Os outros ensaios nos transportam para mundos bastante diversos, ajudando a conformar um mosaico urbano ainda incompleto. Dois deles nos levam de volta ao passado, para explicar a ausência atual de dois movimentos tão fortes na nossa história _um nos leva em direção à mocidade militar de antes da Segunda Grande Guerra, esgotada com a profissionalização e militarização das academias militares; o outro em direção à juventude revolucionária dos anos 60 e 70. São dois bons ensaios, o primeiro assinado por Celso Castro, o último por Alzira Alves de Abreu. Os ensaios finais nos remetem a três destinos alternativos, construídos nos dias de hoje _o dos jovens atores, o dos adés_ jovens homossexuais pobres que descobrem o candomblé por meio do fascínio performático da dança dos orixás _e o dos internautas e ''hackers'' da zona sul carioca, sintonizados à globalização e aos avanços tecnológicos.
Maria Cláudia Coelho nos introduz o inconformismo corrente que conduz moços e moças a escolherem o teatro como profissão, recusando as carreiras valorizadas pelo ''sistema'', em busca ''de um estilo de vida marcado por uma aversão à rotina e por uma despreocupação com a ambição financeira''.
Patrícia Birman enfrenta um aspecto bastante visível, mas pouco tratado, dos candomblés atuais, a performance da possessão e, às vezes, o fingimento desta, realizada por homens jovens, geralmente homossexuais, invasores de um espaço _de dança e de possessão_ considerado feminino. Ao fazê-lo, Patrícia aponta também um típico caminho de salvação, tanto religiosa, quanto laica (salvação da marginalidade e da morte violenta), para alguns jovens da periferia: a religião _principalmente os cultos afro-brasileiros e as igrejas pentecostais.

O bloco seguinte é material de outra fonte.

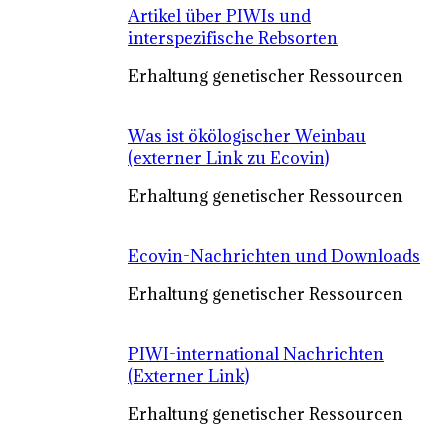
Artikel über PIWIs und
interspezifische Rebsorten
Erhaltung genetischer Ressourcen
Was ist ökölogischer Weinbau
(externer Link zu Ecovin)
Erhaltung genetischer Ressourcen
Ecovin-Nachrichten und Downloads
Erhaltung genetischer Ressourcen
PIWI-international Nachrichten
(Externer Link)
Erhaltung genetischer Ressourcen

Hermano Vianna fecha o livro com um belíssimo ensaio sobre o amor, o encontro e a inteligência vivenciados com a ajuda da Internet. Recusando a crítica fácil de esquerda que vê no ''plugamento'' mera alienação e fuga da vida real, Hermano retrata uma vida virtual que oferece motivos para otimismo: uma vivência que, mesmo sem militância, amplia os limites e as fronteiras entre grupos e identidades e acende uma busca constante de conhecimentos e de liberdades. Só assim se explica, por exemplo, a obstinação de Storm, o ''hacker'', personagem do ensaio de Hermano, de frequentar os bailes ''funk'' ''de corredor'' de Jacarepaguá, os clubes ''de mauricinhos'' da zona sul e as rodas de ''skinboard'' do Leblon, circulando nestes ambientes com a mesma desenvoltura com que navega na ''rede'', numa clara opção pela vida, seja ela real ou virtual.
''Galeras Cariocas'' oferece, assim, um retrato atual e multifacetário dos modos de vida dos jovens e adolescentes no Brasil urbano. Sua melhor contribuição será talvez a de mostrar que há ainda pontes possíveis, além das drogas, entre os jovens favelados e os do ''asfalto'', e que entre ''alemães e sangue-bãos'' existe mais que a violência. Para os especialistas, é uma mostra da boa sociologia urbana que se faz hoje no Rio de Janeiro.

Antonio Sérgio Alfredo Guimarães é professor do departamento de sociologia da USP.